Segment Start: Extracted records
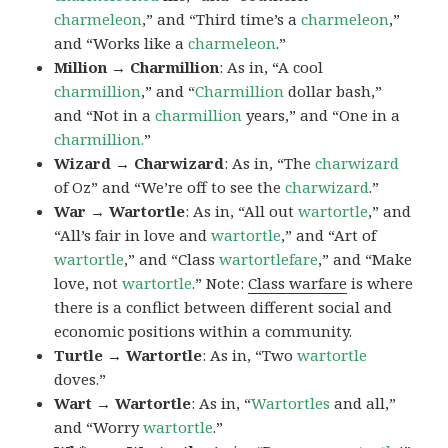
charmeleon
,” and “Third time’s a
charmeleon
,”
and “Works like a
charmeleon
.”
Million → Charmillion
: As in, “A cool
charmillion
,” and “
Charmillion
dollar bash,”
and “Not in a
charmillion
years,” and “One in a
charmillion.
”
Wizard → Charwizard
: As in, “The
charwizard
of Oz” and “We’re off to see the
charwizard
.”
War → Wartortle
: As in, “All out
wartortle
,” and
“All’s fair in love and
wartortle
,” and “Art of
wartortle
,” and “Class
wartortlefare
,” and “Make
love, not
wartortle
.” Note:
Class warfare
is where
there is a conflict between different social and
economic positions within a community.
Turtle → Wartortle
: As in, “Two
wartortle
doves.”
Wart → Wartortle
: As in, “
Wartortles
and all,”
and “Worry
wartortle
.”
Segment End: Extracted records
Task to carry out: Every entry above is to be copied verbatim, with the pictures removed.

Response to this task:
charmeleon
,” and “Third time’s a
charmeleon
,”
and “Works like a
charmeleon
.”
Million → Charmillion
: As in, “A cool
charmillion
,” and “
Charmillion
dollar bash,”
and “Not in a
charmillion
years,” and “One in a
charmillion.
”
Wizard → Charwizard
: As in, “The
charwizard
of Oz” and “We’re off to see the
charwizard
.”
War → Wartortle
: As in, “All out
wartortle
,” and
“All’s fair in love and
wartortle
,” and “Art of
wartortle
,” and “Class
wartortlefare
,” and “Make
love, not
wartortle
.” Note:
Class warfare
is where
there is a conflict between different social and
economic positions within a community.
Turtle → Wartortle
: As in, “Two
wartortle
doves.”
Wart → Wartortle
: As in, “
Wartortles
and all,”
and “Worry
wartortle
.”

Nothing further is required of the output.